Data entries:
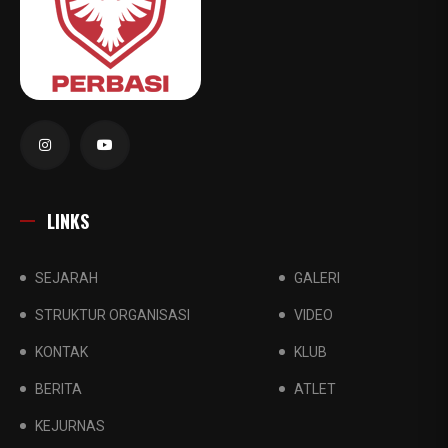
LINKS
SEJARAH
GALERI
STRUKTUR ORGANISASI
VIDEO
KONTAK
KLUB
BERITA
ATLET
KEJURNAS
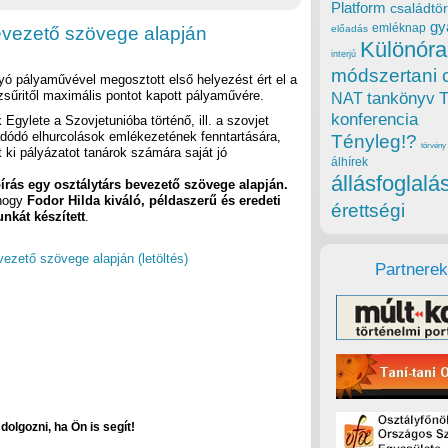
Platform
családtör
gy
emléknap
evezető szövege alapján
előadás
Különóra
interjú
módszertani 
yó pályaművével megosztott első helyezést ért el a
sűritől maximális pontot kapott pályaművére.
tankönyv
NAT
konferencia
Egylete a Szovjetunióba történő, ill. a szovjet
adódó elhurcolások emlékezetének fenntartására,
Tényleg!?
törvény
 ki pályázatot tanárok számára saját jó
álhírek
állásfoglalá
rás egy osztálytárs bevezető szövege alapján.
 hogy
Fodor Hilda kiváló, példaszerű és eredeti
érettségi
nkát készített
.
vezető szövege alapján (letöltés)
Partnerek
olgozni, ha Ön is segít!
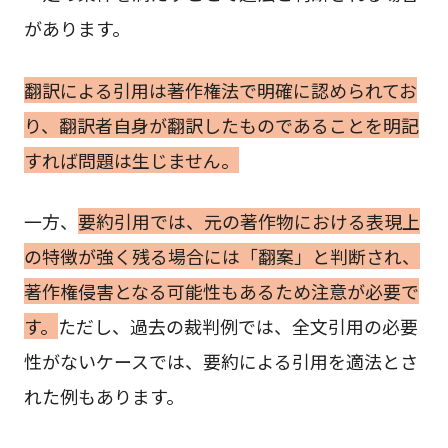
があります。
翻訳による引用は著作権法で明確に認められてお
り、翻訳者自身が翻訳したものであることを明記
すれば問題は生じません。
一方、
要約引用では、元の著作物における表現上
の特徴が強く残る場合には「翻案」と判断され、
著作権侵害となる可能性もあるため注意が必要で
す。
ただし、過去の裁判例では、全文引用の必要
性がないケースでは、要約による引用を適法とさ
れた例もあります。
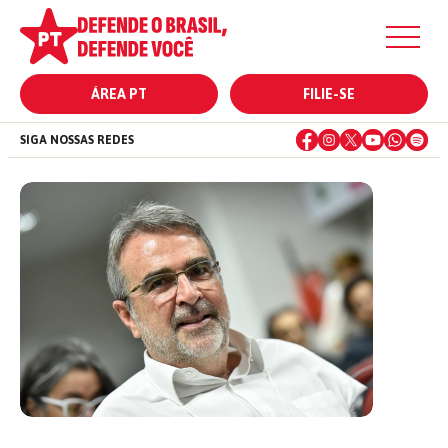
ÁREA PT
FILIE-SE
SIGA NOSSAS REDES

— PROBLEM STATEMENT —
Scan the lines above for the word "szövege", then copy each line that has it.

— SOLUTION FOR THIS TASK —
evezető szövege alapján
rás egy osztálytárs bevezető szövege alapján.
vezető szövege alapján (letöltés)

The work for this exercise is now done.